- **Records for processing**:
'''
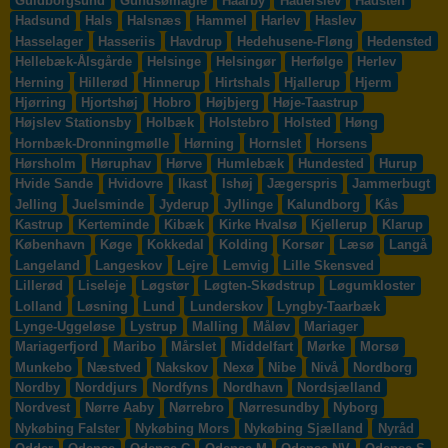
Guldborgsund
Gundsømagle
Haarby
Haderslev
Hadsten
Hadsund
Hals
Halsnæs
Hammel
Harlev
Haslev
Hasselager
Hasseriis
Havdrup
Hedehusene-Fløng
Hedensted
Hellebæk-Ålsgårde
Helsinge
Helsingør
Herfølge
Herlev
Herning
Hillerød
Hinnerup
Hirtshals
Hjallerup
Hjerm
Hjørring
Hjortshøj
Hobro
Højbjerg
Høje-Taastrup
Højslev Stationsby
Holbæk
Holstebro
Holsted
Høng
Hornbæk-Dronningmølle
Hørning
Hornslet
Horsens
Hørsholm
Høruphav
Hørve
Humlebæk
Hundested
Hurup
Hvide Sande
Hvidovre
Ikast
Ishøj
Jægerspris
Jammerbugt
Jelling
Juelsminde
Jyderup
Jyllinge
Kalundborg
Kås
Kastrup
Kerteminde
Kibæk
Kirke Hvalsø
Kjellerup
Klarup
København
Køge
Kokkedal
Kolding
Korsør
Læsø
Langå
Langeland
Langeskov
Lejre
Lemvig
Lille Skensved
Lillerød
Liseleje
Løgstør
Løgten-Skødstrup
Løgumkloster
Lolland
Løsning
Lund
Lunderskov
Lyngby-Taarbæk
Lynge-Uggeløse
Lystrup
Malling
Måløv
Mariager
Mariagerfjord
Maribo
Mårslet
Middelfart
Mørke
Morsø
Munkebo
Næstved
Nakskov
Nexø
Nibe
Nivå
Nordborg
Nordby
Norddjurs
Nordfyns
Nordhavn
Nordsjælland
Nordvest
Nørre Aaby
Nørrebro
Nørresundby
Nyborg
Nykøbing Falster
Nykøbing Mors
Nykøbing Sjælland
Nyråd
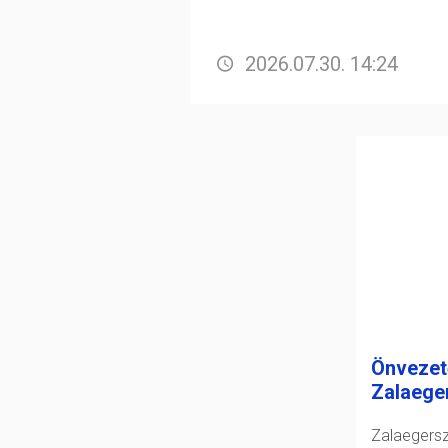
2026.07.30. 14:24
Önvezet
Zalaege
Zalaeger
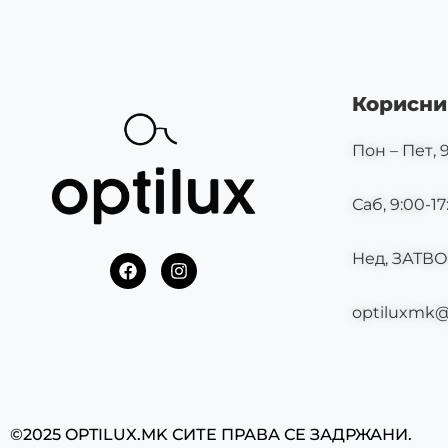
Корисни
Пон – Пет, 9
Саб, 9:00-17
Нед, ЗАТВ
F
I
a
n
c
s
optiluxmk
e
t
b
a
o
g
o
r
k
a
m
©2025 OPTILUX.MK СИТЕ ПРАВА СЕ ЗАДРЖАНИ.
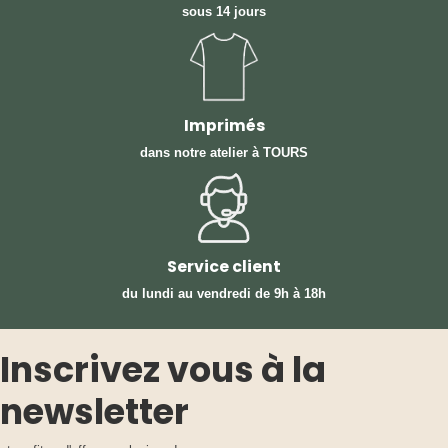
sous 14 jours
Imprimés
dans notre atelier à TOURS
Service client
du lundi au vendredi
de 9h à 18h
Inscrivez vous à la
newsletter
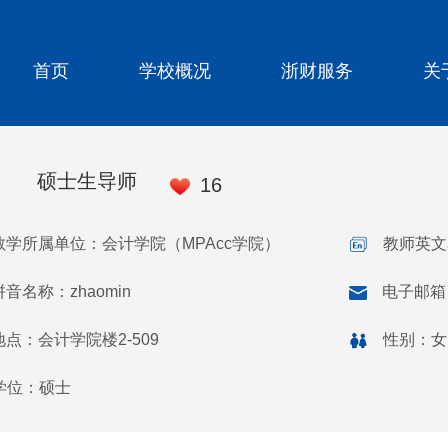
首页
学校概况
浙财服务
关
硕士生导师
16
教学所属单位：会计学院（MPAcc学院）
教师英文名
音名称：zhaomin
电子邮箱
点：会计学院楼2-509
性别：女
学位：硕士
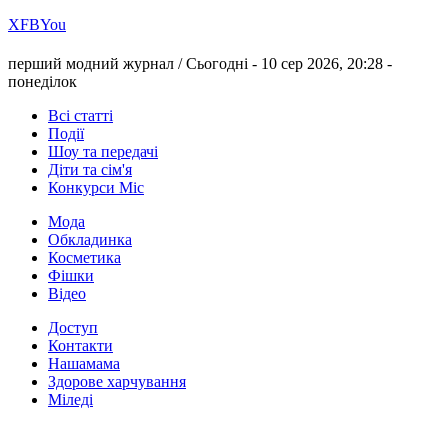
Х
FB
You
перший модний журнал /
Сьогодні - 10 сер 2026, 20:28 -
понеділок
Всі статті
Події
Шоу та передачі
Діти та сім'я
Конкурси Міс
Мода
Обкладинка
Косметика
Фішки
Відео
Доступ
Контакти
Нашамама
Здорове харчування
Міледі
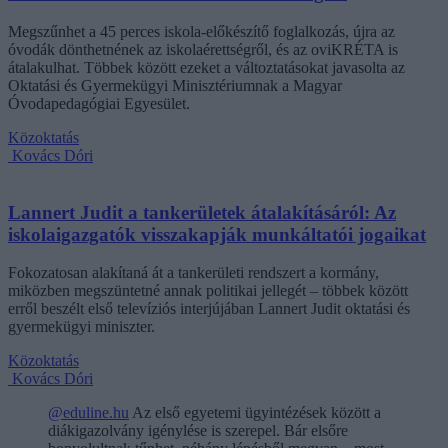
Megszűnhet a 45 perces iskola-előkészítő foglalkozás, újra az
óvodák dönthetnének az iskolaérettségről, és az oviKRÉTA is
átalakulhat. Többek között ezeket a változtatásokat javasolta az
Oktatási és Gyermekügyi Minisztériumnak a Magyar
Óvodapedagógiai Egyesület.
Közoktatás
Kovács Dóri
Lannert Judit a tankerületek átalakításáról: Az
iskolaigazgatók visszakapják munkáltatói jogaikat
Fokozatosan alakítaná át a tankerületi rendszert a kormány,
miközben megszüntetné annak politikai jellegét – többek között
erről beszélt első televíziós interjújában Lannert Judit oktatási és
gyermekügyi miniszter.
Közoktatás
Kovács Dóri
@eduline.hu
Az első egyetemi ügyintézések között a
diákigazolvány igénylése is szerepel. Bár elsőre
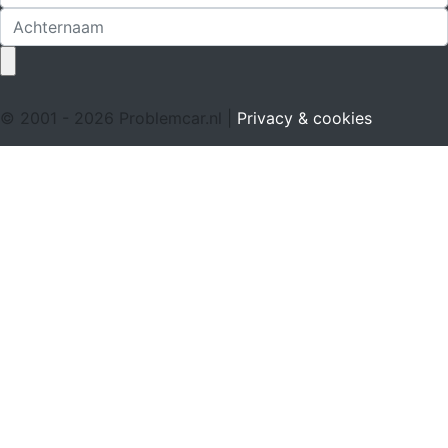
© 2001 - 2026 Problemcar.nl |
Privacy & cookies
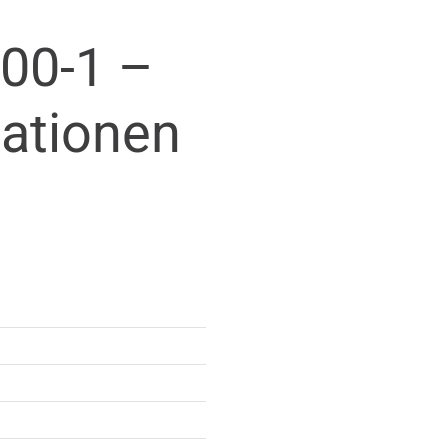
00-1 –
mationen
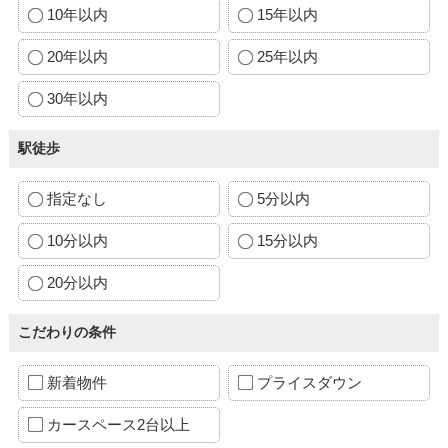
10年以内
15年以内
20年以内
25年以内
30年以内
駅徒歩
指定なし
5分以内
10分以内
15分以内
20分以内
こだわりの条件
新着物件
プライスダウン
カースペース2台以上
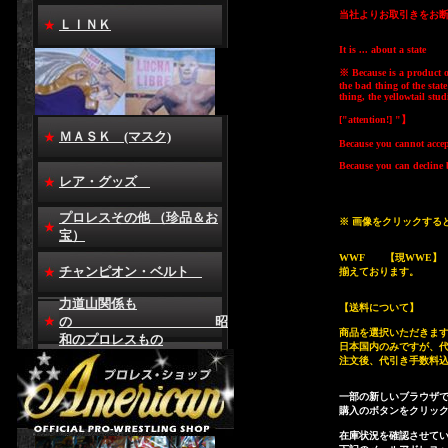
当社よりお取引きをお
ＬＩＮＫ
It is ... about a state
※ Because is a product o
the bad thing of the state
thing, the yellowtail stu
["attention!] "】
ＭＡＳＫ (マスク)
Because you cannot accept
Because you can decline 
レア・グッズ
プロレスその他 （珍品＆お
※ 画像をクリックする
宝）
WWF 【現WWE】 O
チャンピオン・ベルト
揃えております。
力道山関係も
【送料について】
の 昭
商品を選択いただきま
和のプロレスもの
日本国内のみですが、
注文後、代引き手数料
一部の新しいブラウザ
購入のボタンをクリッ
在庫状況を確認させて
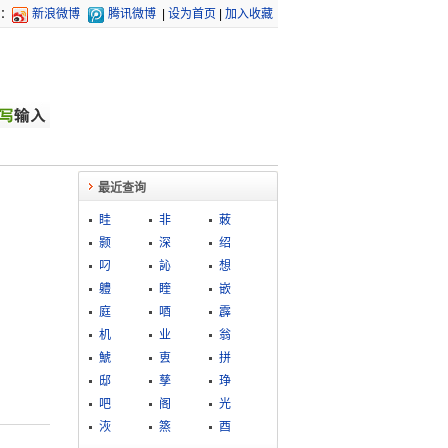
：
新浪微博
腾讯微博
|
设为首页
|
加入收藏
最近查询
眭
非
蓛
颢
深
绍
叼
訫
想
軆
睳
嵌
庭
唒
霹
机
业
翁
鯱
叀
拼
邸
孳
琤
吧
阁
光
洃
篜
酉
'''
- **Your instructions**: A line qualifies when it holds the word "Lannert"; report all qualifying lines from the records above.

- **Answer section**:
Lannert Judit a tankerületek átalakításáról: Az
erről beszélt első televíziós interjújában Lannert Judit oktatási és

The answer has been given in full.